- [DATA IN THIS EXERCISE]
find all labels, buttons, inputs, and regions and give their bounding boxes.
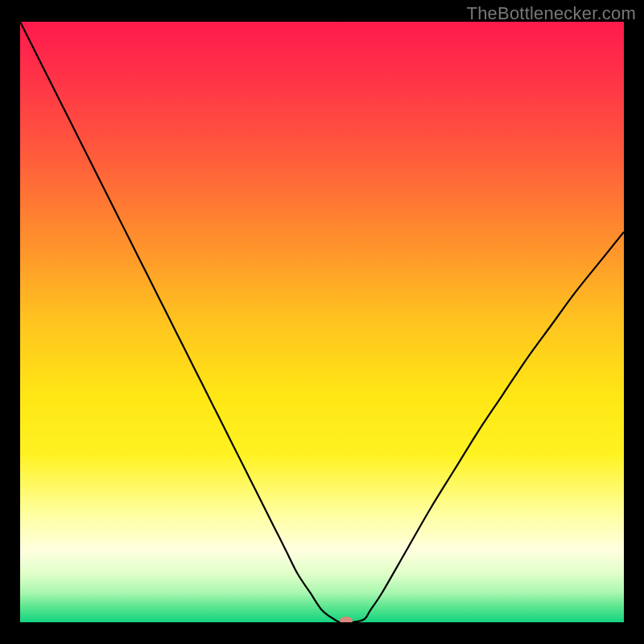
bottleneck-chart-svg bbox=[20, 22, 624, 622]
gradient-background bbox=[20, 22, 624, 622]
plot-area bbox=[20, 22, 624, 622]
chart-frame: TheBottlenecker.com bbox=[0, 0, 644, 644]
watermark-text: TheBottlenecker.com bbox=[467, 3, 636, 24]
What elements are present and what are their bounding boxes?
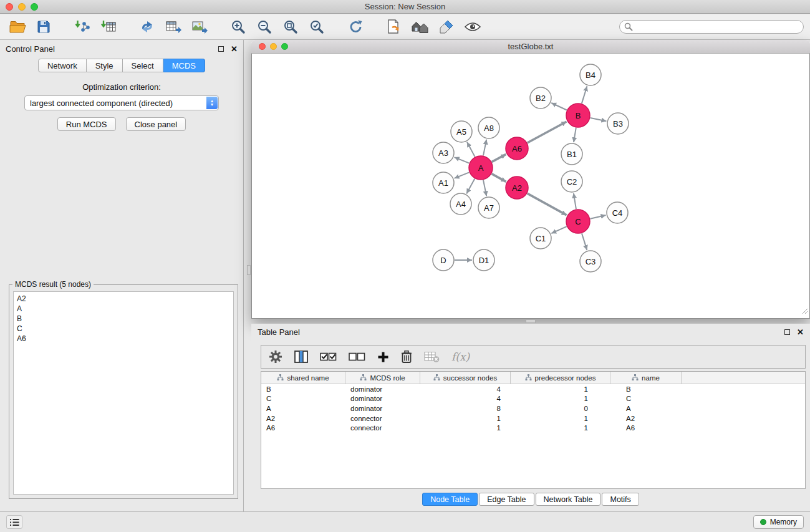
result-item[interactable]: B — [17, 314, 230, 324]
graph-node-A2[interactable]: A2 — [506, 177, 528, 199]
vertical-split-handle[interactable] — [247, 265, 251, 275]
table-settings-button[interactable] — [269, 350, 282, 364]
tab-style[interactable]: Style — [87, 59, 123, 72]
search-input[interactable] — [619, 20, 804, 34]
graph-node-C4[interactable]: C4 — [607, 202, 628, 223]
graph-node-A7[interactable]: A7 — [478, 197, 499, 218]
function-builder-button[interactable]: f(x) — [451, 351, 470, 363]
graph-edge-A6-B[interactable] — [528, 122, 567, 143]
graph-edge-C-C1[interactable] — [551, 226, 567, 233]
network-close-icon[interactable] — [259, 43, 266, 50]
horizontal-split-handle[interactable] — [526, 319, 536, 323]
column-header-shared-name[interactable]: shared name — [261, 372, 345, 384]
graph-edge-A-A6[interactable] — [492, 154, 506, 162]
graph-edge-C-C4[interactable] — [591, 215, 606, 219]
zoom-selected-button[interactable] — [306, 16, 328, 37]
graph-edge-A-A7[interactable] — [483, 180, 486, 196]
delete-column-button[interactable] — [401, 350, 412, 364]
delete-table-button[interactable] — [424, 351, 440, 363]
result-item[interactable]: A6 — [17, 334, 230, 344]
add-column-button[interactable] — [377, 351, 389, 363]
close-panel-icon[interactable]: ✕ — [231, 45, 238, 53]
styles-button[interactable] — [435, 16, 458, 37]
network-canvas-svg[interactable]: B4B2BB3A5A8A6B1A3AC2A1A2A4A7C4CC1C3DD1 — [252, 54, 809, 318]
tab-node-table[interactable]: Node Table — [422, 493, 478, 506]
open-document-button[interactable] — [383, 16, 405, 37]
save-session-button[interactable] — [32, 16, 55, 37]
tab-select[interactable]: Select — [123, 59, 163, 72]
graph-node-C3[interactable]: C3 — [580, 251, 601, 272]
graph-edge-C-C2[interactable] — [574, 193, 576, 209]
tab-motifs[interactable]: Motifs — [602, 493, 639, 506]
graph-edge-A-A3[interactable] — [455, 157, 470, 163]
graph-node-A4[interactable]: A4 — [450, 193, 471, 215]
zoom-in-button[interactable] — [227, 16, 249, 37]
zoom-out-button[interactable] — [253, 16, 276, 37]
graph-node-C2[interactable]: C2 — [561, 171, 582, 192]
table-row[interactable]: Adominator80A — [261, 404, 805, 414]
graph-node-B1[interactable]: B1 — [561, 143, 582, 165]
export-image-button[interactable] — [188, 16, 211, 37]
graph-edge-C-C3[interactable] — [582, 233, 587, 250]
graph-edge-A-A1[interactable] — [455, 172, 470, 178]
graph-node-A[interactable]: A — [469, 156, 493, 180]
table-row[interactable]: A2connector11A2 — [261, 414, 805, 423]
graph-node-A5[interactable]: A5 — [451, 121, 472, 142]
table-row[interactable]: A6connector11A6 — [261, 423, 805, 433]
node-table[interactable]: shared nameMCDS rolesuccessor nodesprede… — [261, 371, 806, 489]
tab-edge-table[interactable]: Edge Table — [479, 493, 534, 506]
zoom-window-icon[interactable] — [31, 3, 38, 11]
import-table-button[interactable] — [97, 16, 120, 37]
graph-edge-B-B2[interactable] — [551, 103, 567, 110]
graph-node-B4[interactable]: B4 — [580, 64, 601, 85]
graph-edge-A-A2[interactable] — [492, 174, 506, 182]
graph-node-B3[interactable]: B3 — [607, 113, 629, 134]
criterion-dropdown[interactable]: largest connected component (directed) ▲… — [24, 95, 219, 110]
result-item[interactable]: C — [17, 324, 230, 334]
result-item[interactable]: A — [17, 304, 230, 314]
graph-node-B[interactable]: B — [566, 104, 590, 127]
resize-grip-icon[interactable] — [802, 306, 808, 317]
graph-node-C1[interactable]: C1 — [530, 228, 551, 249]
close-panel-button[interactable]: Close panel — [126, 117, 186, 131]
graph-edge-B-B1[interactable] — [574, 128, 576, 143]
graph-node-A3[interactable]: A3 — [433, 142, 454, 163]
column-header-predecessor-nodes[interactable]: predecessor nodes — [511, 372, 610, 384]
network-minimize-icon[interactable] — [270, 43, 277, 50]
network-zoom-icon[interactable] — [281, 43, 288, 50]
graph-node-A8[interactable]: A8 — [478, 117, 499, 138]
tab-network[interactable]: Network — [38, 59, 87, 72]
network-canvas[interactable]: B4B2BB3A5A8A6B1A3AC2A1A2A4A7C4CC1C3DD1 — [251, 54, 810, 319]
close-window-icon[interactable] — [6, 3, 13, 11]
memory-button[interactable]: Memory — [753, 515, 804, 529]
show-columns-button[interactable] — [294, 351, 308, 363]
graph-node-C[interactable]: C — [566, 210, 590, 233]
graph-node-A6[interactable]: A6 — [506, 137, 528, 160]
graph-edge-B-B4[interactable] — [582, 86, 587, 104]
tab-mcds[interactable]: MCDS — [163, 59, 205, 72]
table-row[interactable]: Cdominator41C — [261, 394, 805, 404]
graph-node-B2[interactable]: B2 — [530, 87, 551, 109]
mcds-result-list[interactable]: A2ABCA6 — [13, 291, 234, 495]
run-mcds-button[interactable]: Run MCDS — [57, 117, 116, 131]
column-header-mcds-role[interactable]: MCDS role — [345, 372, 420, 384]
zoom-fit-button[interactable] — [279, 16, 302, 37]
open-file-button[interactable] — [6, 16, 29, 37]
graph-edge-A2-C[interactable] — [528, 193, 567, 215]
tab-network-table[interactable]: Network Table — [536, 493, 601, 506]
export-table-button[interactable] — [162, 16, 185, 37]
graph-edge-A-A5[interactable] — [467, 142, 475, 157]
network-overview-button[interactable] — [409, 16, 432, 37]
graph-edge-B-B3[interactable] — [591, 118, 607, 121]
show-graphics-details-button[interactable] — [461, 16, 484, 37]
graph-edge-A-A4[interactable] — [466, 179, 475, 194]
graph-edge-A-A8[interactable] — [483, 140, 486, 156]
graph-node-D[interactable]: D — [433, 249, 454, 271]
minimize-window-icon[interactable] — [18, 3, 26, 11]
graph-node-D1[interactable]: D1 — [473, 249, 494, 271]
float-panel-icon[interactable] — [218, 46, 224, 52]
refresh-layout-button[interactable] — [344, 16, 367, 37]
column-header-successor-nodes[interactable]: successor nodes — [420, 372, 511, 384]
show-panels-button[interactable] — [6, 515, 22, 529]
deselect-all-button[interactable] — [349, 351, 365, 363]
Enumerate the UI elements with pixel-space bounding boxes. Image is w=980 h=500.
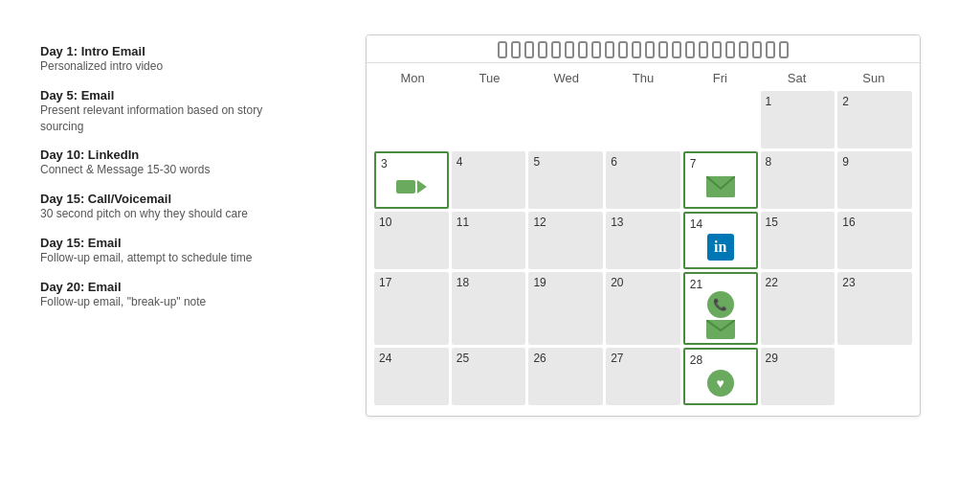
day-number: 6: [611, 155, 617, 169]
spiral: [645, 41, 655, 58]
calendar-cell: 8: [761, 151, 835, 209]
calendar-header-cell: Thu: [605, 67, 681, 89]
calendar-cell: [528, 91, 603, 148]
calendar-cell: 15: [761, 212, 835, 269]
day-title: Day 5: Email: [40, 88, 308, 102]
calendar-cell: [606, 91, 680, 148]
spiral: [725, 41, 735, 58]
day-number: 4: [457, 155, 463, 169]
calendar-row: 12: [374, 91, 912, 148]
video-icon: [396, 180, 427, 193]
calendar-cell: 27: [606, 348, 680, 405]
calendar-row: 1718192021📞 2223: [374, 272, 912, 345]
calendar-cell: 12: [528, 212, 603, 269]
calendar-cell: 28♥: [683, 348, 758, 405]
calendar-row: 2425262728♥29: [374, 348, 912, 405]
spiral: [565, 41, 574, 58]
linkedin-icon: in: [707, 234, 734, 261]
day-number: 27: [611, 352, 623, 365]
day-desc: Follow-up email, attempt to schedule tim…: [40, 250, 308, 266]
day-number: 15: [766, 216, 778, 229]
day-number: 19: [533, 276, 546, 289]
day-number: 29: [766, 352, 778, 365]
icon-wrap: ♥: [690, 367, 751, 399]
left-panel: Day 1: Intro Email Personalized intro vi…: [21, 34, 327, 333]
calendar: MonTueWedThuFriSatSun 1234567 8910111213…: [366, 34, 921, 417]
day-number: 5: [533, 155, 540, 169]
spiral: [591, 41, 601, 58]
spiral: [498, 41, 507, 58]
day-number: 25: [457, 352, 469, 365]
day-number: 9: [842, 155, 849, 169]
calendar-cell: 2: [837, 91, 912, 148]
calendar-header: MonTueWedThuFriSatSun: [367, 63, 920, 91]
spiral: [511, 41, 521, 58]
calendar-cell: 23: [837, 272, 912, 345]
day-number: 12: [533, 216, 546, 229]
icon-wrap: 📞: [690, 291, 751, 339]
calendar-row: 34567 89: [374, 151, 912, 209]
phone-icon: 📞: [707, 291, 734, 318]
day-item: Day 10: LinkedIn Connect & Message 15-30…: [40, 148, 308, 178]
spiral: [712, 41, 722, 58]
day-item: Day 15: Email Follow-up email, attempt t…: [40, 236, 308, 266]
calendar-cell: [683, 91, 758, 148]
calendar-cell: 21📞: [683, 272, 758, 345]
calendar-header-cell: Sun: [835, 67, 912, 89]
calendar-cell: 29: [761, 348, 835, 405]
day-number: 23: [842, 276, 855, 289]
envelope-icon: [706, 320, 735, 339]
calendar-cell: 9: [837, 151, 912, 209]
spiral: [699, 41, 708, 58]
day-number: 14: [690, 217, 702, 231]
spiral: [618, 41, 628, 58]
day-item: Day 15: Call/Voicemail 30 second pitch o…: [40, 192, 308, 222]
calendar-cell: 4: [452, 151, 526, 209]
spiral: [632, 41, 641, 58]
day-title: Day 20: Email: [40, 280, 308, 294]
spiral: [538, 41, 547, 58]
calendar-cell: 24: [374, 348, 449, 405]
main-container: Day 1: Intro Email Personalized intro vi…: [11, 15, 969, 485]
day-number: 20: [611, 276, 623, 289]
heart-icon: ♥: [707, 370, 734, 397]
calendar-cell: 22: [761, 272, 835, 345]
calendar-header-cell: Wed: [528, 67, 605, 89]
icon-wrap: in: [690, 231, 751, 263]
day-title: Day 10: LinkedIn: [40, 148, 308, 162]
calendar-cell: 16: [837, 212, 912, 269]
day-desc: Connect & Message 15-30 words: [40, 162, 308, 178]
envelope-icon: [706, 176, 735, 197]
day-number: 3: [381, 157, 388, 170]
day-number: 26: [533, 352, 546, 365]
spiral: [752, 41, 762, 58]
calendar-cell: 7: [683, 151, 758, 209]
calendar-wrap: MonTueWedThuFriSatSun 1234567 8910111213…: [327, 34, 959, 417]
calendar-cell: 11: [452, 212, 526, 269]
day-desc: Personalized intro video: [40, 58, 308, 75]
day-item: Day 20: Email Follow-up email, "break-up…: [40, 280, 308, 310]
day-title: Day 1: Intro Email: [40, 44, 308, 58]
calendar-cell: 10: [374, 212, 449, 269]
day-number: 11: [457, 216, 469, 229]
spiral: [779, 41, 789, 58]
day-number: 2: [842, 95, 849, 108]
day-number: 17: [379, 276, 391, 289]
calendar-cell: [374, 91, 449, 148]
calendar-header-cell: Fri: [681, 67, 758, 89]
calendar-cell: 19: [528, 272, 603, 345]
calendar-header-cell: Mon: [374, 67, 451, 89]
day-item: Day 1: Intro Email Personalized intro vi…: [40, 44, 308, 75]
calendar-cell: 14in: [683, 212, 758, 269]
day-desc: Follow-up email, "break-up" note: [40, 294, 308, 310]
day-number: 7: [690, 157, 697, 170]
day-number: 16: [842, 216, 855, 229]
day-number: 1: [766, 95, 772, 108]
calendar-cell: 26: [528, 348, 603, 405]
calendar-header-cell: Tue: [451, 67, 527, 89]
day-number: 10: [379, 216, 391, 229]
day-desc: Present relevant information based on st…: [40, 102, 308, 135]
spiral: [605, 41, 614, 58]
day-desc: 30 second pitch on why they should care: [40, 206, 308, 222]
day-number: 28: [690, 353, 702, 367]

- [ASSIGNED TASK]
Across the listing above, in how many lines does the string "export" occur? Give the number only.

- [SOLUTION TO THE PROBLEM]
2